== The input ==
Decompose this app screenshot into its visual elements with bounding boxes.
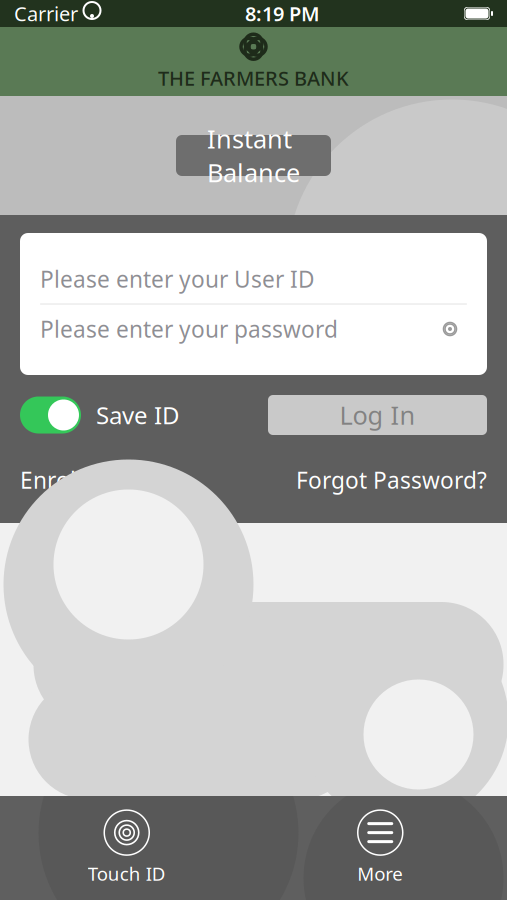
staticText: Touch ID — [88, 861, 166, 886]
button[interactable]: Log In — [268, 395, 487, 435]
button[interactable]: Forgot Password? — [296, 465, 487, 495]
staticText: Forgot Password? — [296, 465, 487, 495]
button[interactable]: Save ID — [20, 396, 180, 434]
staticText: Enroll now — [20, 465, 133, 495]
staticText: 8:19 PM — [245, 0, 320, 27]
button[interactable]: Touch ID — [72, 805, 182, 891]
staticText: THE FARMERS BANK — [158, 65, 349, 91]
button[interactable]: Instant Balance — [176, 135, 331, 176]
button[interactable]: Show password — [433, 312, 467, 346]
staticText: Please enter your password — [40, 314, 338, 344]
staticText: Save ID — [96, 399, 180, 431]
button[interactable]: Enroll now — [20, 465, 133, 495]
staticText: More — [357, 861, 403, 886]
staticText: Instant Balance — [207, 122, 300, 189]
staticText: Carrier — [14, 0, 78, 27]
button[interactable]: More — [325, 805, 435, 891]
staticText: Please enter your User ID — [40, 264, 315, 294]
staticText: Log In — [340, 398, 416, 432]
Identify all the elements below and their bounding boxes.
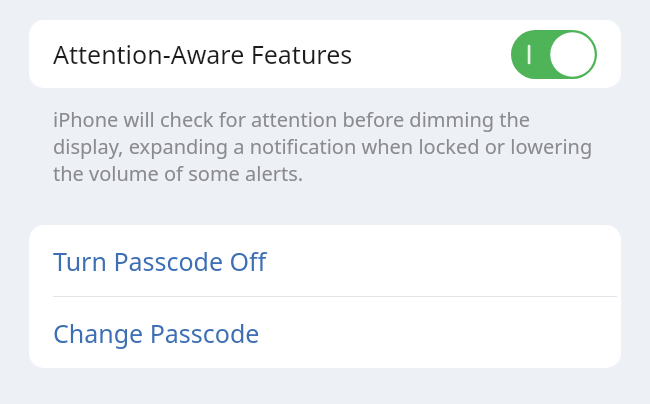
button[interactable]: Change Passcode — [29, 297, 621, 368]
staticText: Attention-Aware Features — [53, 37, 353, 71]
button[interactable]: Turn Passcode Off — [29, 225, 621, 296]
button[interactable]: Attention-Aware Features — [29, 20, 621, 88]
staticText: Change Passcode — [53, 316, 260, 350]
button[interactable]: Attention-Aware Features toggle, on — [511, 30, 597, 79]
staticText: Turn Passcode Off — [53, 244, 267, 278]
staticText: iPhone will check for attention before d… — [53, 106, 597, 187]
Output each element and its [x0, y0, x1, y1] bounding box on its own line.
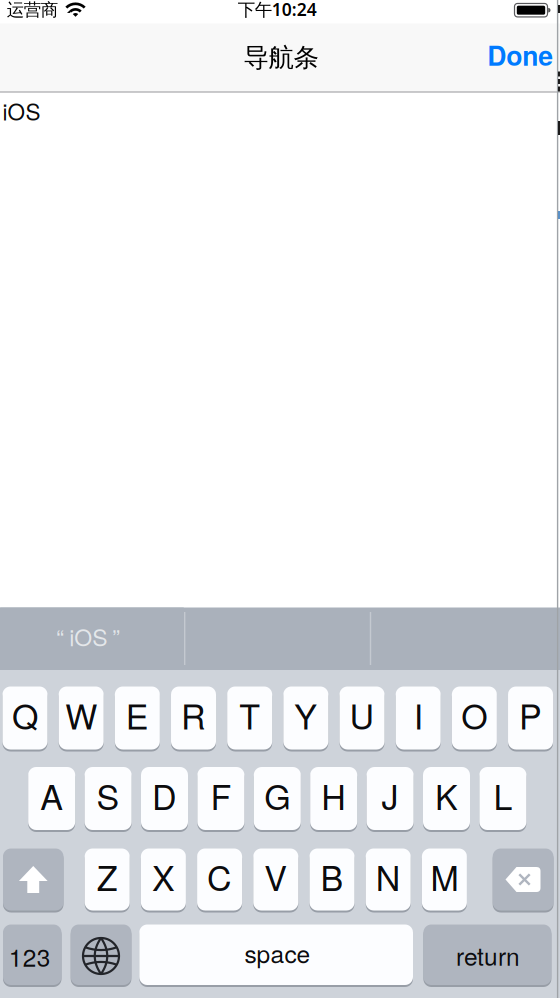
button[interactable]: return — [423, 924, 551, 987]
button[interactable]: A — [28, 767, 75, 832]
button[interactable]: Q — [2, 686, 48, 752]
staticText: J — [382, 771, 399, 820]
button[interactable]: W — [59, 686, 104, 752]
staticText: W — [65, 690, 97, 739]
staticText: I — [414, 690, 423, 739]
staticText: 123 — [9, 939, 51, 974]
button[interactable]: M — [422, 848, 467, 912]
staticText: S — [97, 771, 120, 820]
staticText: space — [244, 935, 310, 970]
staticText: N — [376, 852, 401, 901]
button[interactable]: E — [115, 686, 160, 752]
staticText: A — [40, 771, 63, 820]
button[interactable]: O — [452, 686, 497, 752]
staticText: Z — [97, 852, 118, 901]
staticText: iOS — [2, 95, 40, 127]
staticText: G — [264, 771, 290, 820]
button[interactable]: Numbers — [3, 924, 62, 987]
staticText: 下午10:24 — [238, 0, 317, 21]
button[interactable]: T — [227, 686, 272, 752]
button[interactable]: F — [197, 767, 244, 832]
staticText: M — [430, 852, 458, 901]
button[interactable]: Z — [85, 848, 130, 912]
staticText: 运营商 — [7, 0, 58, 21]
button[interactable]: C — [197, 848, 242, 912]
staticText: D — [152, 771, 177, 820]
button[interactable]: G — [254, 767, 301, 832]
button[interactable]: B — [310, 848, 354, 912]
staticText: P — [519, 690, 542, 739]
staticText: 导航条 — [244, 42, 318, 74]
button[interactable]: J — [367, 767, 414, 832]
staticText: V — [264, 852, 287, 901]
button[interactable]: X — [141, 848, 186, 912]
staticText: R — [181, 690, 206, 739]
button[interactable]: Shift — [3, 848, 64, 912]
staticText: E — [126, 690, 149, 739]
button[interactable]: V — [253, 848, 298, 912]
button[interactable]: S — [85, 767, 132, 832]
staticText: T — [239, 690, 260, 739]
staticText: U — [350, 690, 374, 739]
staticText: return — [456, 938, 520, 973]
button[interactable]: U — [340, 686, 384, 752]
staticText: X — [152, 852, 175, 901]
button[interactable]: N — [366, 848, 411, 912]
staticText: Y — [294, 690, 317, 739]
button[interactable]: Next keyboard — [71, 924, 131, 987]
staticText: Q — [12, 690, 38, 739]
staticText: Done — [487, 36, 553, 74]
button[interactable]: H — [310, 767, 357, 832]
staticText: L — [493, 771, 512, 820]
staticText: O — [461, 690, 487, 739]
button[interactable]: space — [139, 924, 413, 987]
button[interactable]: “ iOS ” — [0, 608, 184, 670]
staticText: B — [320, 852, 344, 901]
button[interactable]: Delete — [493, 848, 554, 912]
button[interactable]: Done — [487, 36, 553, 74]
staticText: K — [435, 771, 458, 820]
button[interactable]: D — [141, 767, 188, 832]
staticText: F — [210, 771, 231, 820]
staticText: C — [207, 852, 232, 901]
button[interactable]: I — [396, 686, 441, 752]
button[interactable]: Y — [283, 686, 328, 752]
button[interactable]: R — [171, 686, 216, 752]
button[interactable]: P — [508, 686, 553, 752]
button[interactable]: K — [423, 767, 470, 832]
staticText: H — [321, 771, 346, 820]
button[interactable]: L — [479, 767, 526, 832]
staticText: “ iOS ” — [56, 620, 120, 653]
===
> **What to do**:
Lines above that have "elements": copy each of them.

> **Output below**:
Decompose this app screenshot into its visual elements with bounding boxes.
Identify all the elements below and their bounding boxes.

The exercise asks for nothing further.